Assigned task
Within the records below, find each line with the word "руками" and copy it out.

[Collection entries]
═══
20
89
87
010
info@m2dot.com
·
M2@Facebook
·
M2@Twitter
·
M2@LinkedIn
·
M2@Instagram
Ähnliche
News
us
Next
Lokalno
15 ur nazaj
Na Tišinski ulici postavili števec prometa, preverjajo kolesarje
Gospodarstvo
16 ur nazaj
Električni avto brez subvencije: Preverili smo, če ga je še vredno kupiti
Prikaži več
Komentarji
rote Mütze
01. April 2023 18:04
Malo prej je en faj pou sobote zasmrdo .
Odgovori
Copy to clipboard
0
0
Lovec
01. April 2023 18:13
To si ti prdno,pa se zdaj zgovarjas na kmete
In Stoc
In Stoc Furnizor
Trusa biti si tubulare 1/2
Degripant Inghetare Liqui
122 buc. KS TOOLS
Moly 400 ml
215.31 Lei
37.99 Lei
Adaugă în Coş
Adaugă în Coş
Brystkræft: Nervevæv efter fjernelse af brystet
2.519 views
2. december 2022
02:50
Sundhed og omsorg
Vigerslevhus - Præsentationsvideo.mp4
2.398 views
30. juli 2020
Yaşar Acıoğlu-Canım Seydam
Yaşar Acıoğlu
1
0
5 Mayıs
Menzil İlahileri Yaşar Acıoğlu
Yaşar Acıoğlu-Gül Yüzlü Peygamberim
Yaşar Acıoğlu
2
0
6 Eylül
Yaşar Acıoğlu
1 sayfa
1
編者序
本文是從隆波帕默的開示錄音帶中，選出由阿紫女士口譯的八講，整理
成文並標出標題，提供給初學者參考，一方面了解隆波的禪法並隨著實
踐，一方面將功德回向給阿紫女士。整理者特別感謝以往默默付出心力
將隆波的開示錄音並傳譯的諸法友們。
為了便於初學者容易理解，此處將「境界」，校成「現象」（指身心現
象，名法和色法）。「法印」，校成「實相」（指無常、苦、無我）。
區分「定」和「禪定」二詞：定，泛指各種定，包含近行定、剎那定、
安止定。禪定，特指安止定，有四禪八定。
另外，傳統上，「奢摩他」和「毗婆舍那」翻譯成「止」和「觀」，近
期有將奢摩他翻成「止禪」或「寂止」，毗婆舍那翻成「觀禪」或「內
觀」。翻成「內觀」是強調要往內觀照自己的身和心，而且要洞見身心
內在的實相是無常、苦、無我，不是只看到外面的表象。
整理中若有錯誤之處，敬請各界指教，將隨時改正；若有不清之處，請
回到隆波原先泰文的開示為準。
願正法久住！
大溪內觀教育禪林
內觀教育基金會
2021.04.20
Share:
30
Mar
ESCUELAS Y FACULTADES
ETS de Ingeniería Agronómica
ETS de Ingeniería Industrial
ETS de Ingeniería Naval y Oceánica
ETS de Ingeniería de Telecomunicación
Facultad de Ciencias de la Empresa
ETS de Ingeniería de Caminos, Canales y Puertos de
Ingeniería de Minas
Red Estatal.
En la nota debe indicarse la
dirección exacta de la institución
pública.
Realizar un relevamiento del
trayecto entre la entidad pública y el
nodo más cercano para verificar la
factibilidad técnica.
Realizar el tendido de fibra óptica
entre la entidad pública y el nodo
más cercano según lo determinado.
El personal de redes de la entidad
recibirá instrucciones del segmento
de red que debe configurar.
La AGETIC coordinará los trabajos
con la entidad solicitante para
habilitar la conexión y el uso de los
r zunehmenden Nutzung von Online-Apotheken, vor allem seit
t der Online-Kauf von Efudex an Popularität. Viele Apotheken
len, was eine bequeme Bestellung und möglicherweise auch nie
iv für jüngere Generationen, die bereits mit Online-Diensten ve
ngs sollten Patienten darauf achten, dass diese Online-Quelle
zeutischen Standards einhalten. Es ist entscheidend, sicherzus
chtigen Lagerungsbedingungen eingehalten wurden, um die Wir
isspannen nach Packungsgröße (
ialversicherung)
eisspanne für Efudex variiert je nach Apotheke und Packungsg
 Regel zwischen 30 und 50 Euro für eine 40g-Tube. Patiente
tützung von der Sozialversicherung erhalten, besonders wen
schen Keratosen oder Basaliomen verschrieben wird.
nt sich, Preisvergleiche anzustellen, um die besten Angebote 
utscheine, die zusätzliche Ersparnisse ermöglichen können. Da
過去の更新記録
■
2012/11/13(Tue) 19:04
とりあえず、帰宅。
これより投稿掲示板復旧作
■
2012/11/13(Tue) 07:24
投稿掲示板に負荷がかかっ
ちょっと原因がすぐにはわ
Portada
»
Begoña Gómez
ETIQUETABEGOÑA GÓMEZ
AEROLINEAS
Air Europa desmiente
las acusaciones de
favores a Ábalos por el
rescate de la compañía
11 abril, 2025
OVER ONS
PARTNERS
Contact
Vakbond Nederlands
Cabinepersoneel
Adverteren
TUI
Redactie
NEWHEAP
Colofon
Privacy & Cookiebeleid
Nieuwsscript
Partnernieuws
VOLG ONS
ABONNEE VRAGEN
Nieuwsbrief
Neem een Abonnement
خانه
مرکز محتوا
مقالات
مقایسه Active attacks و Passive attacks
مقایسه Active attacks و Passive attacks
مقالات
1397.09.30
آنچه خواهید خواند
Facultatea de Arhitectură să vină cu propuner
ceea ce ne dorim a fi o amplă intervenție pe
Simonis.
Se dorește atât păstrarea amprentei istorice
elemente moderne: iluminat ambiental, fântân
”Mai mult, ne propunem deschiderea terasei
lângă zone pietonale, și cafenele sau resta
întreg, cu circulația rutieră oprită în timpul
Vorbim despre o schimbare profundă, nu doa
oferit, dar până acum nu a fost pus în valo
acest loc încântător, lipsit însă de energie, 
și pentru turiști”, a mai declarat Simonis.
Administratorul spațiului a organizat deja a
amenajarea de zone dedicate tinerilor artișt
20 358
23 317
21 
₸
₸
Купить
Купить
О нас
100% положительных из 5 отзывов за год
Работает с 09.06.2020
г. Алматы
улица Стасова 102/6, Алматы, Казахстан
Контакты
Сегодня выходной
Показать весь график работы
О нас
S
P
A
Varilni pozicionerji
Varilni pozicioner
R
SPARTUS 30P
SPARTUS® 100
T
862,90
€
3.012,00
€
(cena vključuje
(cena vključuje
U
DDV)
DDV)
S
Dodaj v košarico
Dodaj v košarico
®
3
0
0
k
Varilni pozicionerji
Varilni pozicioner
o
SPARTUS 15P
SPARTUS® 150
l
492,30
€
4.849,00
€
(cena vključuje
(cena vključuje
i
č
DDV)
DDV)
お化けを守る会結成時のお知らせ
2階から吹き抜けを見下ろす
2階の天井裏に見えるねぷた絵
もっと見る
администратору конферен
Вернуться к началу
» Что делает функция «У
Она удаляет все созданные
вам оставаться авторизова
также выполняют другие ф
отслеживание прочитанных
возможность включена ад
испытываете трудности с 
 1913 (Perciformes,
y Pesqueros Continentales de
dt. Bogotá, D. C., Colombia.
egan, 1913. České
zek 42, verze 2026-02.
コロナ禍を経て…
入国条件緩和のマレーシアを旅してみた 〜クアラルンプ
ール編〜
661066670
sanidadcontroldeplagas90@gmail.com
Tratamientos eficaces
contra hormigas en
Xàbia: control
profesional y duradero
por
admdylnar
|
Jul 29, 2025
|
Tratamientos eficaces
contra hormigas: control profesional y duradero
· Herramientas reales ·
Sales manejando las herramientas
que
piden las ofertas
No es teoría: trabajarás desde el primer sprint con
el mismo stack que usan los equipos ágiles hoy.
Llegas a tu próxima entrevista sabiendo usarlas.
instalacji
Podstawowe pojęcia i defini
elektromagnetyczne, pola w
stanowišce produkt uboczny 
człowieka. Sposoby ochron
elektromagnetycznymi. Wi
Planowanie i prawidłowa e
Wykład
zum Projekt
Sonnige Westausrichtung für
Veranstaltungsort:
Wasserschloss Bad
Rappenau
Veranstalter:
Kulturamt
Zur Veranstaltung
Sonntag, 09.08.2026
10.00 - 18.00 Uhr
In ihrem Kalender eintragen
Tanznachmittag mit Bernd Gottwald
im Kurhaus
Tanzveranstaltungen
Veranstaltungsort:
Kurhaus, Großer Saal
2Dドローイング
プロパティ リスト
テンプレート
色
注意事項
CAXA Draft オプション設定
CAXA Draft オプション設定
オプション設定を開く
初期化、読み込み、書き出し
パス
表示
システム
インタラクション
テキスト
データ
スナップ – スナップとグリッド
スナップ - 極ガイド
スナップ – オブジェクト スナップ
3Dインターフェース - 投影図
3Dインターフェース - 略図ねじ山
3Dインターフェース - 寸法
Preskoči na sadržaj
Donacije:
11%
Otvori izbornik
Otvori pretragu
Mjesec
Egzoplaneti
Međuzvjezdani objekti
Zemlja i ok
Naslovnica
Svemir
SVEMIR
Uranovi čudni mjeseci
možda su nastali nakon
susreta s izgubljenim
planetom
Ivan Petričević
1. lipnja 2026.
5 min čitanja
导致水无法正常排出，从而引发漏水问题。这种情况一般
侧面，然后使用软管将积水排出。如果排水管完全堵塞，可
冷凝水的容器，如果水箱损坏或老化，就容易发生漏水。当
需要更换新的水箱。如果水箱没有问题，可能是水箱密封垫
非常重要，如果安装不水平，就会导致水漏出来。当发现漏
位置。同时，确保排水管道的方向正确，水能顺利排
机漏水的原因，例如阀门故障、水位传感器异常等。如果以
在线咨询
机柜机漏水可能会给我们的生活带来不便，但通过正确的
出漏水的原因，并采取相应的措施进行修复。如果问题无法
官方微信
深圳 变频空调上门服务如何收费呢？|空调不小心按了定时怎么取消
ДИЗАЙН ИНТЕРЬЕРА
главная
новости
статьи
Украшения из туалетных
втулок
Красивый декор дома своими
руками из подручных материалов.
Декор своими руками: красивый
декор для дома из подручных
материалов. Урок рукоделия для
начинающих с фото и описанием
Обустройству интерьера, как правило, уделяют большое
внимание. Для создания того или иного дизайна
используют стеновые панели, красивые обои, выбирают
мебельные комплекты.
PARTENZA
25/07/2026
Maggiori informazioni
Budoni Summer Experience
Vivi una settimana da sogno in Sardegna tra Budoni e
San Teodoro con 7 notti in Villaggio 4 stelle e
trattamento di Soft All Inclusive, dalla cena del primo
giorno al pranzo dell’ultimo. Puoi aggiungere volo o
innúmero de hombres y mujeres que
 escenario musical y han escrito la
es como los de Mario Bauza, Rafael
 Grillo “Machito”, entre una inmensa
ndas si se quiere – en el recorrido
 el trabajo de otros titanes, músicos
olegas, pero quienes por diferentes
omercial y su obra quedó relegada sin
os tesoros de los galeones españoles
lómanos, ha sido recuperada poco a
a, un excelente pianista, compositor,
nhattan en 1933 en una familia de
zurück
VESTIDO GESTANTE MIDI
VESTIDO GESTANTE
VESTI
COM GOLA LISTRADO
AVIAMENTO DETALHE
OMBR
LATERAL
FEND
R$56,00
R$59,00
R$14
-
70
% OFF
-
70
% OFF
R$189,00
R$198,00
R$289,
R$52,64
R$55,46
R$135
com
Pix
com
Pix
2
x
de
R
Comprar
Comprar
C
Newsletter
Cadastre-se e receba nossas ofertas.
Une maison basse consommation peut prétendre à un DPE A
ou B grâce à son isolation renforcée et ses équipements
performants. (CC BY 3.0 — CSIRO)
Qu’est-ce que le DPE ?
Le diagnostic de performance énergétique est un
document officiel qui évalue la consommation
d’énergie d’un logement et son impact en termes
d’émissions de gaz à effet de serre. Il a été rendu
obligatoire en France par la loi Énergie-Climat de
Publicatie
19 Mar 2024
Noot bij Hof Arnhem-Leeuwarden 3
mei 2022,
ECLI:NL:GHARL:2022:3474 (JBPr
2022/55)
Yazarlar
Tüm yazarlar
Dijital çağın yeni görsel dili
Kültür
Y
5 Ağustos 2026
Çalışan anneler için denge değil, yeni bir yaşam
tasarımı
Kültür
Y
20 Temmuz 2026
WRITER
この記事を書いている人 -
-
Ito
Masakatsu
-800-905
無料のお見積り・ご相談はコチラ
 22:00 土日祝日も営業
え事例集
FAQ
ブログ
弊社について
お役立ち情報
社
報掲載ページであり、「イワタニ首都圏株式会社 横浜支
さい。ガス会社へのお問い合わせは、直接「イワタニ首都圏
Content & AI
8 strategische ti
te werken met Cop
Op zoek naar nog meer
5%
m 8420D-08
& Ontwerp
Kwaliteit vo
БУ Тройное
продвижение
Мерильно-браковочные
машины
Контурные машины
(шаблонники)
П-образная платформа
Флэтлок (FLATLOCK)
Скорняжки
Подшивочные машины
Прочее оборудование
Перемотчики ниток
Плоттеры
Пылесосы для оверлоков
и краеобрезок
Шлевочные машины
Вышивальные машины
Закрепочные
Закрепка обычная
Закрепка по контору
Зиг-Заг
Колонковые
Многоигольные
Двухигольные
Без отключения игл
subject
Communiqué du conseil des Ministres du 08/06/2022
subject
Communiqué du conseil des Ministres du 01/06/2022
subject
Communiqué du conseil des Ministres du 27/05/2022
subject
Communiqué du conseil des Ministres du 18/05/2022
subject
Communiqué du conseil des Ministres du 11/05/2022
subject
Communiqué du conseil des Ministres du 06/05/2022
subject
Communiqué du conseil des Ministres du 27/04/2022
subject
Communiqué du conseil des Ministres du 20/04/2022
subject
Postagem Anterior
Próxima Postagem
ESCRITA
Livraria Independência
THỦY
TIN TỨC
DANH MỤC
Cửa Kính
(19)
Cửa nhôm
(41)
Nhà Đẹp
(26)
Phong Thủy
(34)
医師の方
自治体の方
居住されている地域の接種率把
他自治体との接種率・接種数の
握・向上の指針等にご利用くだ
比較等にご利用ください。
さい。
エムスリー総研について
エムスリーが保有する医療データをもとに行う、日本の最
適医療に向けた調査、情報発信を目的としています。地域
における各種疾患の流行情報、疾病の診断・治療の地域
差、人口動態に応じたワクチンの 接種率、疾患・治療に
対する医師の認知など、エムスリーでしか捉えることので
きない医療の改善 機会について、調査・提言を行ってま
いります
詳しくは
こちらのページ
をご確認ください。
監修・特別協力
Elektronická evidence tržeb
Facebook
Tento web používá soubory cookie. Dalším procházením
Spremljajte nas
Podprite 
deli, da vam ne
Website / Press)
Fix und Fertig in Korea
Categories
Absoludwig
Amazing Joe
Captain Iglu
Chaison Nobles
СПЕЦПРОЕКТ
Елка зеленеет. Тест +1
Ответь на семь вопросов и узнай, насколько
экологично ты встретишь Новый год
═══
Solution below
руками из подручных материалов.
Декор своими руками: красивый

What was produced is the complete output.